A team of physicists from Washington State University (WSU) has created a fluid with negative mass. You read that right…negative mass. Now, this doesn’t mean that it weighs less than nothing. This means that, unlike other physical objects in the world, when force is applied to it, it accelerates backward, rather than in the direction it was pushed. Physicist Michael Forbes, a WSU assistant professor of physics and astronomy and University of Washington affiliate assistant professor, led the team.

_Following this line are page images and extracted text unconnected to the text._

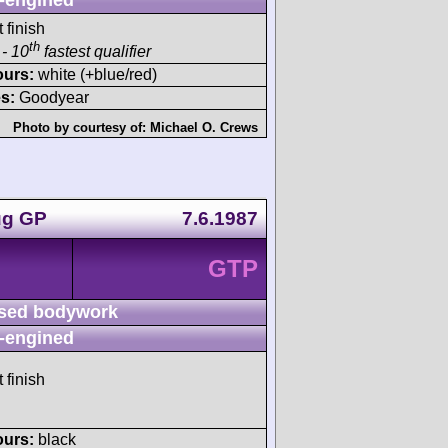
 finish
th
- 10
fastest qualifier
ours:
white (+blue/red)
s:
Goodyear
Photo by courtesy of:
Michael O. Crews
ug GP
7.6.1987
GTP
sed bodywork
-engined
 finish
ours:
black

In theory, just like electric charges can be positive or negative, matter can have positive or negative mass. This might seem impossible because we’re so accustomed to perceiving our world through the lens of Newtonian physics and positive mass. Under those terms, Newton’s Second Law of Motion is a basic ground rule, and F=ma (force equals the mass of an object times its acceleration). This means that when you push something, it moves in the same direction, and the harder and faster you push, the further and faster it goes.
Negative mass turns these basic rules that feel immutable on their heads—just like quantum mechanics and black holes do. “That’s what most things that we’re used to do,” said Forbes. “With negative mass, if you push something, it accelerates toward you.”
The team created these negative mass conditions by creating a Bose-Einstein condensate. They did this by cooling rubidium atoms just slightly above absolute zero. Particles move very slowly in this state, and, as quantum mechanics predict, behave like waves. They also behave like a superfluid, moving in unison and flowing without losing energy.
“What’s a first here is the exquisite control we have over the nature of this negative mass, without any other complications,” said Forbes. This unusual phenomenon and the control that researchers have over it are rarely seen under laboratory conditions, but they provide researchers with a useful tool for engineering experiments that explore and study analogous conditions in the cosmos. This places the experimental study of phenomena such as black holes, dark energy, and neutron stars within reach.
“It provides another environment to study a fundamental phenomenon that is very peculiar,” Forbes confirmed. The research is featured as an “Editor’s Suggestion” in Physical Review Letters.